When in January of this year, Saudi Arabia started accepted payments in yuan from China for its oil, there was much chatter about the dollar losing its cachet in international trade. Long sought by China, such a decision furthers Beijing’s goal to establish its currency internationally as a substitute for denominating world trade in dollars. But last week, India – a fellow member of BRICS – threw a spanner into the works when it refused to pay for oil from Russia in yuan in preference to the US dollar. This demonstrates that any transition away from the dollar as the world’s effective reserve currency will not be smooth.

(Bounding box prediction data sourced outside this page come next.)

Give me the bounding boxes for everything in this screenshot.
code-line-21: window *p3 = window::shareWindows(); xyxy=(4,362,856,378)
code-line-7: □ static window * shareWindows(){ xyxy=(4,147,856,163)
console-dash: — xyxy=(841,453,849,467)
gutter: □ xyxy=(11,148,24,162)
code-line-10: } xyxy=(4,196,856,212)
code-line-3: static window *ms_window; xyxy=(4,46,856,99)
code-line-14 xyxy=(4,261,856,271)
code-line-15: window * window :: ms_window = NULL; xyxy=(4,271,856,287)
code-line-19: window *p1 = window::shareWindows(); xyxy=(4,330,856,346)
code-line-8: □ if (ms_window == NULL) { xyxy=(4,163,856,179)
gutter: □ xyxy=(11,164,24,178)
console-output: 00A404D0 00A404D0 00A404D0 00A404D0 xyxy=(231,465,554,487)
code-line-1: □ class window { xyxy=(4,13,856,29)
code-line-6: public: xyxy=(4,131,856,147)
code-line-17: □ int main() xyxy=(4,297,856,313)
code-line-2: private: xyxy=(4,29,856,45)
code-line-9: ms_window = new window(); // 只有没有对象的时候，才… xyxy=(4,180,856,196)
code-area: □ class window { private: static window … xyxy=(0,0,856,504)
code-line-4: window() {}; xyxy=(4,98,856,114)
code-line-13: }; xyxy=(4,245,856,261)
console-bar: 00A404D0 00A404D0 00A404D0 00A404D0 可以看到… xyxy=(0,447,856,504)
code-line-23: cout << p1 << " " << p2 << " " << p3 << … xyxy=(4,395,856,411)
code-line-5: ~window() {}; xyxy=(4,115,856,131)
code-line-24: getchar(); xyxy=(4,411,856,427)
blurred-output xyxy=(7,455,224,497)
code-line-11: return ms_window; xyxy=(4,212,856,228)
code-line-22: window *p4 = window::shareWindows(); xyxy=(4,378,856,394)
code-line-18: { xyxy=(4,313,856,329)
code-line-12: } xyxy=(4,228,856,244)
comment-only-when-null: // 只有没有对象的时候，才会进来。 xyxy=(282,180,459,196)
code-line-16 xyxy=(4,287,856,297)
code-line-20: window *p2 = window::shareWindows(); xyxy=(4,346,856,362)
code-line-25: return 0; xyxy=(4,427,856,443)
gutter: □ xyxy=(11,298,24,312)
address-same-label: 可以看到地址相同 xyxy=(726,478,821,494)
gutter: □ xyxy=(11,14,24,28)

The precedent that China is hoping to follow, of course, is the US dollar replacing the British pound sterling after WWII as the major currency for world trade, after the latter dominated for two hundred years. After the Great Depression and two World Wars, the US economy had far surpassed the British and with the new global financial institutions such as the Bretton Woods IMF and World Bank under their effective control, the dollar was facilitated to become the world reserve currency.
For its replacement, one commentator has argued: “A successor reserve currency would need to have a large enough economy with capital markets open to foreign investors with perceived-to-be-fair trading markets and well-regulated institutions. Foreigners who wind up holding the reserve currency will be subject to its rule of law of the reserve currency country, such as it is. Even if they simply keep it in cash at a bank in their country, it will need either to have a banking licence in the reserve currency country or be a correspondent with one of its banks. And that correspondent agreement will be subject to reserve currency country law. If the foreign party would rather hold securities, the foreign party again has to be mindful of the integrity of securities regulation and the oversight of brokers and exchanges.
Ironically, the US model of highly-efficient markets with investors having extremely weak governance rights helped support the US as reserve currency. The US could tolerate having foreign investors in public US companies so long as they did not buy a stake in a perceived-to-be-important player big enough to give a foreign owner influence. The US does meddle if that looks likely to happen.
The euro was once seen as a potential competitor to the dollar, but its protracted post-Global Financial Crisis banking/sovereign debt crisis, which was never fully resolved, put paid to that idea.”
The Chinese renminbi is the logical successor to the dollar, but China does not seem willing to take the steps to have that happen. In the post-Bretton Woods regime, a country wanting to have its currency serve as a vehicle for transactions outside the country (as in independent of bilateral transactions with the country) needs to get it in circulation outside its borders. That means running trade deficits. China is unwilling to do that, since a trade deficit is tantamount to exporting jobs. Wage growth and high levels of employment are imperative to the legitimacy of their regime. China would also need open capital markets, transparency regulations, etc, that it is unwilling to initiate.
As another analyst concluded, “(D)o not expect some overarching alternative to the dollar as global reserve currency to be in place any time soon. Institutional stickiness and the relative lack of attractive currencies to hold drive that, as well as the realisation that a Euro / SDR / Keynesian Bancor type arrangement concedes national sovereignty. Instead we are likely to end up with a multiplicity of arrangements associated with bilateral relationships between “non-dollar” states who may choose to hold each other’s currencies on a portfolio basis, for example.
The dollar will likely stay hegemonic as reserve currency in the “western” bloc though, barring some total catastrophic event that cannot be foreseen at the moment.”
The move by India, even though it is also committed to a new reserve currency supports this assessment.